Deploy Zebeat in your Kubernetes Environment
To install the chart with the release name zebrium, run the following commands:
helm repo add zebrium http://charts.zebrium.com
helm upgrade -i zebeat zebrium/zebeat --namespace zebrium --create-namespace -f override.yaml
STEP 3: Create Visualizations in your Dashboard
Zebeat provides two metric sets for visualizing Zebrium data in Elastic:
- Detections provides Root Cause report data.
- Logs provides metrics on Log Event counts.
Visualizing in Kibana
The following image displays a sample chart visualization showing:
- The sum Detections from the detections metric set using detections.alwaysone.count plotted as a bar chart with a Y-axis on the right-hand side.
- Sum of Anomalies from the logs metricset using logs.anomalies.count plotted as a line chart with a Y-axis on the left-hand side.

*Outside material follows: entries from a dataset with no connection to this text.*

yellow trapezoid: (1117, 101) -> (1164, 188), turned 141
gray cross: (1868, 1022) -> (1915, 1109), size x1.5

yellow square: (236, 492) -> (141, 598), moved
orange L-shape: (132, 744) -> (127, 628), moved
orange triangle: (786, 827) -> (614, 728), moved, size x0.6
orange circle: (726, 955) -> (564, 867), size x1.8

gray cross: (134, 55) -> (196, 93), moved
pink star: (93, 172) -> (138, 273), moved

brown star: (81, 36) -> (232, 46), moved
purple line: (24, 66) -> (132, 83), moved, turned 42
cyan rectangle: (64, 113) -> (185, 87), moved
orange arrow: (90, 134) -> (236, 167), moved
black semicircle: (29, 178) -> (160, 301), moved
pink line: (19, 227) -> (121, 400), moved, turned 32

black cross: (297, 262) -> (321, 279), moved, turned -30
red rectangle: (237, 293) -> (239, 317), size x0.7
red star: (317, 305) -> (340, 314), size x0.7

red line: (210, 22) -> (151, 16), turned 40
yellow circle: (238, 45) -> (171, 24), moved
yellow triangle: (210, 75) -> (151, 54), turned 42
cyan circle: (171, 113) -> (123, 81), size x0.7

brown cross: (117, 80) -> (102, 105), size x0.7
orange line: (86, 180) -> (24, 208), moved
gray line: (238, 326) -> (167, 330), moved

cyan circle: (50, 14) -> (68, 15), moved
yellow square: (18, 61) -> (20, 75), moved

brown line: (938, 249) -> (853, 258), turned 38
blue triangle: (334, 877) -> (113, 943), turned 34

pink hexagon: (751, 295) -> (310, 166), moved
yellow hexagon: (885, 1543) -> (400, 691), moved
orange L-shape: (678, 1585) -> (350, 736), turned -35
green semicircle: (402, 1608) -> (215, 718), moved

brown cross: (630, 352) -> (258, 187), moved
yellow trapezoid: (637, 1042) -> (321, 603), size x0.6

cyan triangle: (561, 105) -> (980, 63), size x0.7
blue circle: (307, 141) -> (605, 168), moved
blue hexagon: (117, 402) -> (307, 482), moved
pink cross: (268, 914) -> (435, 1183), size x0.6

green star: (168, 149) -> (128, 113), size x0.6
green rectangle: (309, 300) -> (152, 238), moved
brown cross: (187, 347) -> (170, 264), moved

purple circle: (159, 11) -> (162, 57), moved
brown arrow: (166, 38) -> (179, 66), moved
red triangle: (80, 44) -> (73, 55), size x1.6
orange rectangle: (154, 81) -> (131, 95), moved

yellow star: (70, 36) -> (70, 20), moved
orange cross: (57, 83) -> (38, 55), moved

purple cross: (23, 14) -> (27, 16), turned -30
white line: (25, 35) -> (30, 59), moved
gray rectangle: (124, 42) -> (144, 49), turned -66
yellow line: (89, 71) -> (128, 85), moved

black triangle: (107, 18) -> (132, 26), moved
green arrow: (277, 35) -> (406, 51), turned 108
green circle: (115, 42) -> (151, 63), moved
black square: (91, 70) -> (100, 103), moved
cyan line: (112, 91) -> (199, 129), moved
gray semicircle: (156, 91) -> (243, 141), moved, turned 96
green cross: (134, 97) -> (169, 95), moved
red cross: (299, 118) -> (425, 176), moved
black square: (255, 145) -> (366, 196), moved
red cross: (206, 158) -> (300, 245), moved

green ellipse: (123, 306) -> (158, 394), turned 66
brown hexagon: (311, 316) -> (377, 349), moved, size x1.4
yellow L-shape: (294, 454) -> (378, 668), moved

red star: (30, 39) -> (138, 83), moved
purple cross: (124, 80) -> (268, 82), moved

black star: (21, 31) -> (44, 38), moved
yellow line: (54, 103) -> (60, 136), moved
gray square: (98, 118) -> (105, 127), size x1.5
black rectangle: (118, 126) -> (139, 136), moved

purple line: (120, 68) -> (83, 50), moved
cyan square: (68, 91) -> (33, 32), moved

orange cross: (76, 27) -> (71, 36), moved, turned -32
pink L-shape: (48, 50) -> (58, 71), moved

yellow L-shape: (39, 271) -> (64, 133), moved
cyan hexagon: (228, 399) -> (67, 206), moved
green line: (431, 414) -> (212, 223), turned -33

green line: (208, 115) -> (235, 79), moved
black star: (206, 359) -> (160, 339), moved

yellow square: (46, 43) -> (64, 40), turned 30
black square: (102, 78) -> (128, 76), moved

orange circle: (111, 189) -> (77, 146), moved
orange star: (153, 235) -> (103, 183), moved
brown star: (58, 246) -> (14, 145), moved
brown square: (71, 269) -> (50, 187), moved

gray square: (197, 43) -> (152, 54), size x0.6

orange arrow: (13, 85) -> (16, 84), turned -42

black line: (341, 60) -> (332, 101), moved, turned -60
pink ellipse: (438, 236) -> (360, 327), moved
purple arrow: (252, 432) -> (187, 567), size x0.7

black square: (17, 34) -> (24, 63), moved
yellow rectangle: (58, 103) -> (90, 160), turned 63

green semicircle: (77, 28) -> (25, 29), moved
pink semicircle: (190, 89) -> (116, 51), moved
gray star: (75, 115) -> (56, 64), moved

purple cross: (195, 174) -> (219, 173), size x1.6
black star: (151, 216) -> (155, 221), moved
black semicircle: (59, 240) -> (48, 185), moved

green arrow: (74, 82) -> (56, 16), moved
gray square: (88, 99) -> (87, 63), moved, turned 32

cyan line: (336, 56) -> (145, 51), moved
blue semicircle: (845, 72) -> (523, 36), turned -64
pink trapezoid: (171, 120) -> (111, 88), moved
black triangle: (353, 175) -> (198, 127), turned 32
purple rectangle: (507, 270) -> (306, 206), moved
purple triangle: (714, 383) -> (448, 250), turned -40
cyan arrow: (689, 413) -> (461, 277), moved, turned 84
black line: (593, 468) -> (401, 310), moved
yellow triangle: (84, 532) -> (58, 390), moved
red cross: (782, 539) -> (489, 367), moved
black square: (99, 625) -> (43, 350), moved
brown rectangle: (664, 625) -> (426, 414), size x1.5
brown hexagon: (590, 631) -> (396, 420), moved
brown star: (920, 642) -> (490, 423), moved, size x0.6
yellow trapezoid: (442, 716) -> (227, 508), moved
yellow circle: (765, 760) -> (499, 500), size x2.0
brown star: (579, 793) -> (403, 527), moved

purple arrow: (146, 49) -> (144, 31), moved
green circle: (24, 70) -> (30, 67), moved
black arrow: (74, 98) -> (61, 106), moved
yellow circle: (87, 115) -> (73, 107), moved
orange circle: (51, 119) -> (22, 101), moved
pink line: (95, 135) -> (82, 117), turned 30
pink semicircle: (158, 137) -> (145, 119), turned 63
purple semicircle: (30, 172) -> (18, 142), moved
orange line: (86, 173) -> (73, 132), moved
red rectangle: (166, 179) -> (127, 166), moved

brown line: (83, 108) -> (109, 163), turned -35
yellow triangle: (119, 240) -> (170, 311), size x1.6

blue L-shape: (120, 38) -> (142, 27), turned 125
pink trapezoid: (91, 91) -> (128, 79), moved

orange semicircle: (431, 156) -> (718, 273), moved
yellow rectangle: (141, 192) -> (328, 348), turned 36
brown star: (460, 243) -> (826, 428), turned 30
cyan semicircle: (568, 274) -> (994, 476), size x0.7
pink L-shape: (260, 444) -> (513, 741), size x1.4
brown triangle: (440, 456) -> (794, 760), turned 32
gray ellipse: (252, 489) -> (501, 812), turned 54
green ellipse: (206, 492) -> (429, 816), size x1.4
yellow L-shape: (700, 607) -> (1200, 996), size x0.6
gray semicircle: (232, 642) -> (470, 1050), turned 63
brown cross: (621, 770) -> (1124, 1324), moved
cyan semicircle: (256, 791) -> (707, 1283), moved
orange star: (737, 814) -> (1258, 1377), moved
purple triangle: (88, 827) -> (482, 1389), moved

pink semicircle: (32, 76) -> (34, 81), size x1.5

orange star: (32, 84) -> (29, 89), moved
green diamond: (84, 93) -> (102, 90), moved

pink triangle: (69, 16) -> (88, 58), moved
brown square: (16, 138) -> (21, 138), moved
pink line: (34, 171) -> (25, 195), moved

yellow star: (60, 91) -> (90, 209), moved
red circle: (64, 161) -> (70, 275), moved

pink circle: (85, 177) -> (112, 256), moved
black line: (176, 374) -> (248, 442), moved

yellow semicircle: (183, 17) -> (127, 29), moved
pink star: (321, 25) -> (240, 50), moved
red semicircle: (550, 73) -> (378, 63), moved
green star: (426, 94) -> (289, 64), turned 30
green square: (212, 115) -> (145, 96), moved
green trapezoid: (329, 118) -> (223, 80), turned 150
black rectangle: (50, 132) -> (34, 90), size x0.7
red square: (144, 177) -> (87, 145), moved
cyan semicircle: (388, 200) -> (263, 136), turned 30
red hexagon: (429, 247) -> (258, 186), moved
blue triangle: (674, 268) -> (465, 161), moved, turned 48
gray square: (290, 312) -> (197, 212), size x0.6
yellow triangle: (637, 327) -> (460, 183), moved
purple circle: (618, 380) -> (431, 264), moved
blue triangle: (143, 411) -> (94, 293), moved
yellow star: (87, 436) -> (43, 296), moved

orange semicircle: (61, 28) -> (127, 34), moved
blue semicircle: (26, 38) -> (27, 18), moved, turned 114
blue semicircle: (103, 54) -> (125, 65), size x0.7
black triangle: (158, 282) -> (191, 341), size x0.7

Below is a sample Search visualization showing the following Root Cause report details:
- detections.title. NLP Summary.
- detections.word_cloud.w. List of Word Cloud strings.
- detections.report_url. Link for viewing full Root Cause report details in the Zebrium portal.
- detections.significance. Significance of the Root Cause analysis determined by Zebrium ML (low, medium, high).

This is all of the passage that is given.